Segment Start: Data for this task

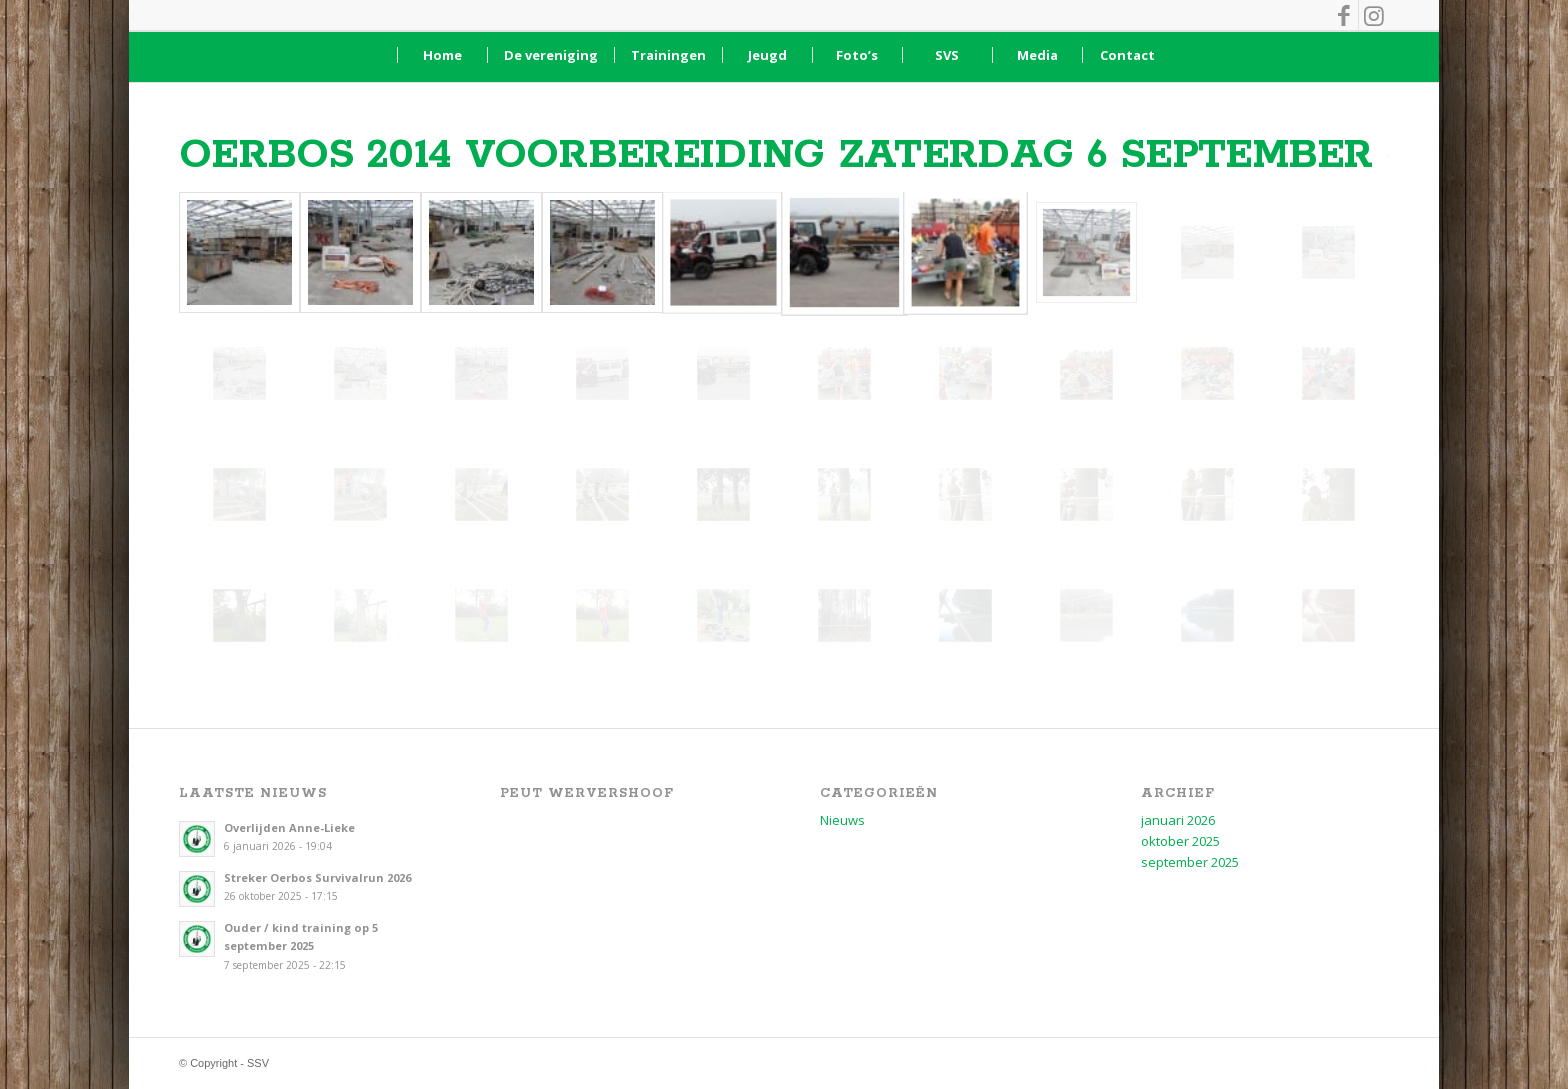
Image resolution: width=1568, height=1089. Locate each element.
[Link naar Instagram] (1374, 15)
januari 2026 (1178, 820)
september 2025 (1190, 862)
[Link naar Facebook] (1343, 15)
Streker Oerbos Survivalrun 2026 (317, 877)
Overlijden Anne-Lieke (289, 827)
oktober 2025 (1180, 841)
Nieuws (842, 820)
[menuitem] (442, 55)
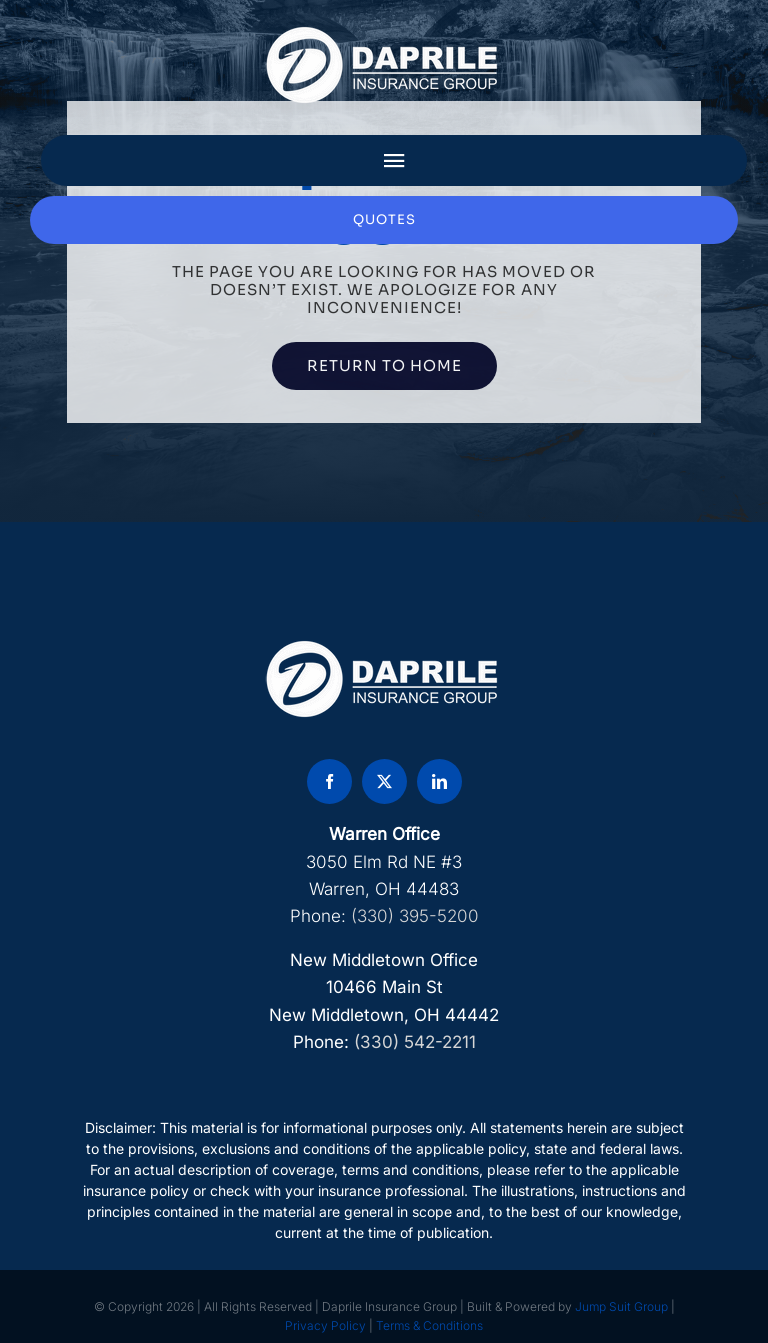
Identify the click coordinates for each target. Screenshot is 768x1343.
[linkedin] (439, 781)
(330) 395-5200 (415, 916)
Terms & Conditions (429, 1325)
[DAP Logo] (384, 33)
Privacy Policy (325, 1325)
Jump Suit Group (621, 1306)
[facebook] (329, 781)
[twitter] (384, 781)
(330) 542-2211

Segment End: Data for this task
Segment Start: Data for this task

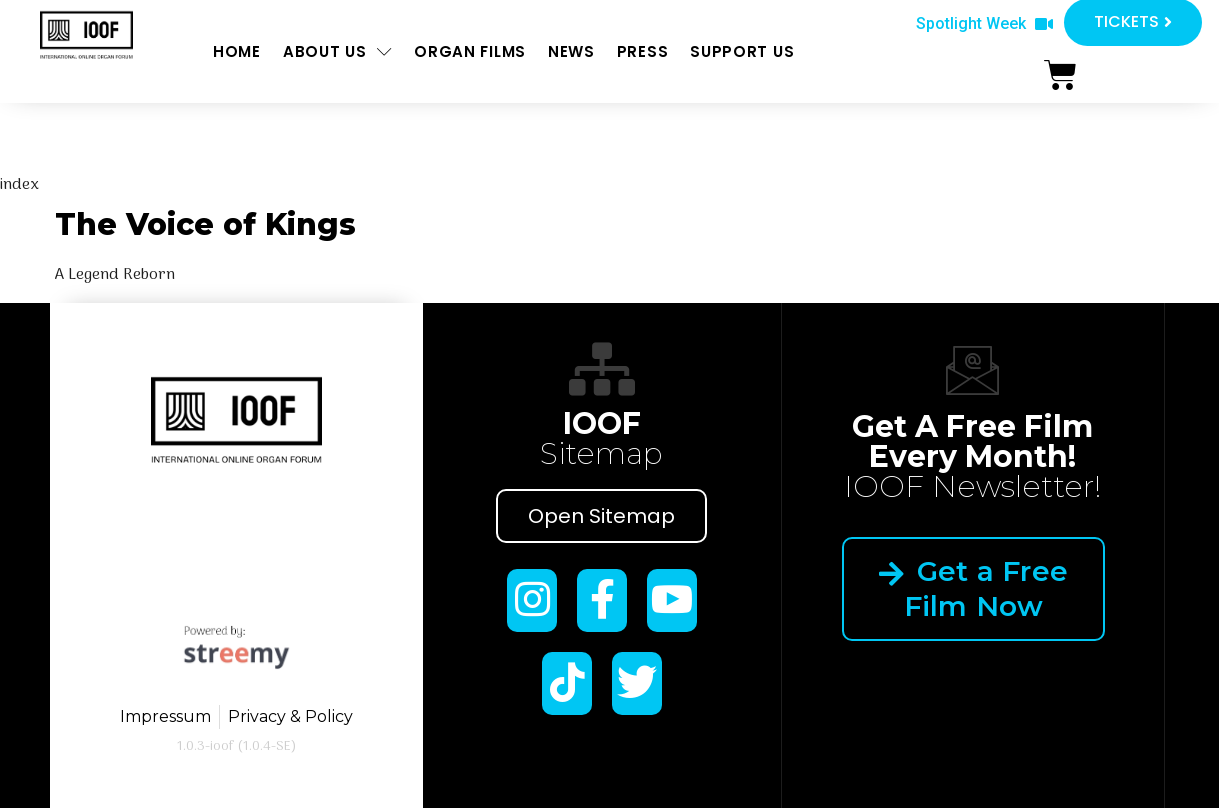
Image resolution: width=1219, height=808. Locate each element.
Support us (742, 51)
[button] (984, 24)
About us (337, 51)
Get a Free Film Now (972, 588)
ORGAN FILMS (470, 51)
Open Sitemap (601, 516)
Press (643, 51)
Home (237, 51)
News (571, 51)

Segment End: Data for this task
Segment Start: Data for this task

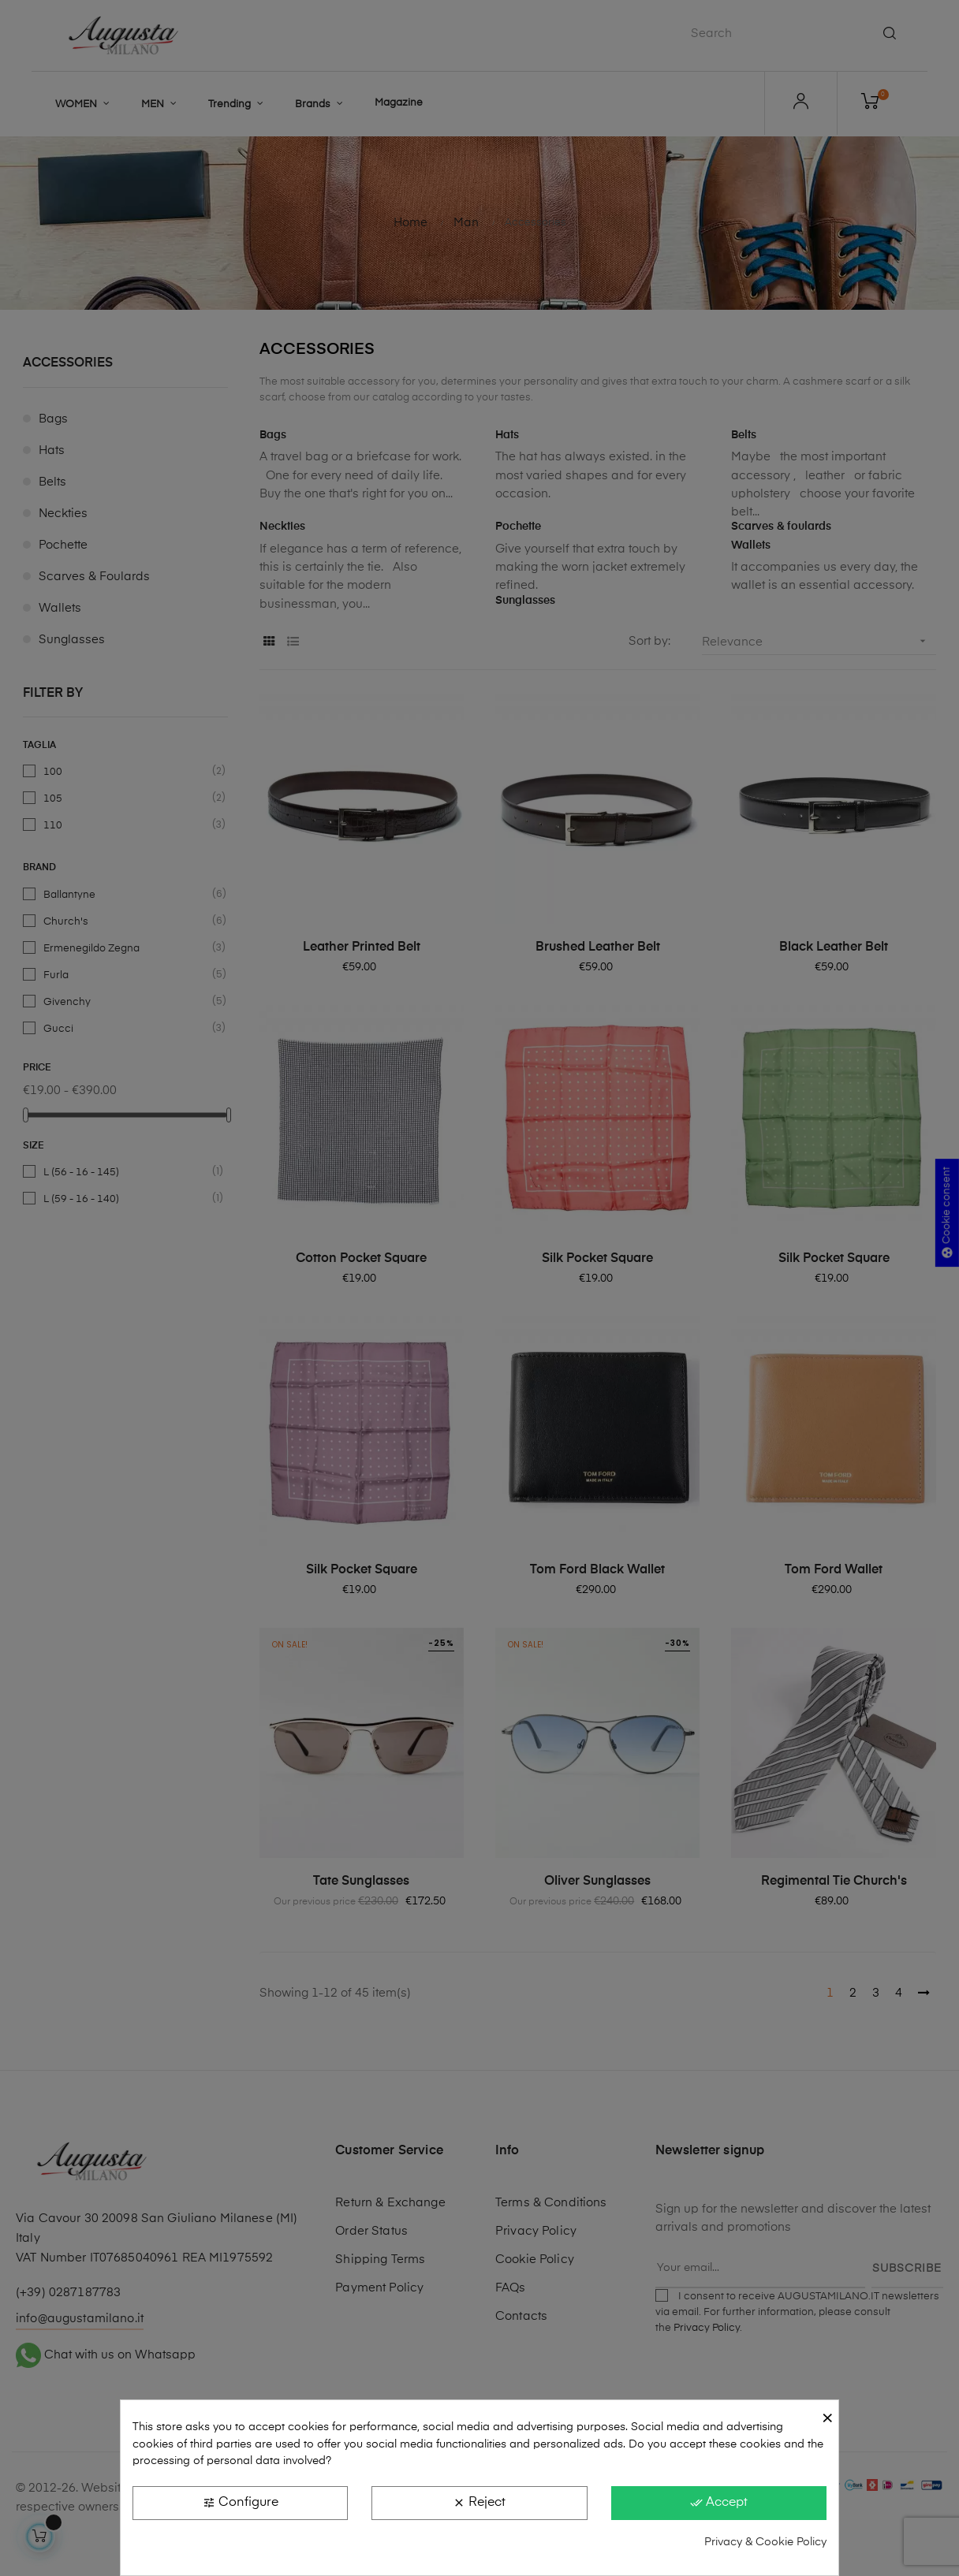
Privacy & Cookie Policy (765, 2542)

Segment End: Data for this task

Copy down each line in the entries that has the word "width".

• **Solution**
Image resolution: width=1568, height=1089. Locate each element.
Image resolution: width=1219, height=808. Locate each element.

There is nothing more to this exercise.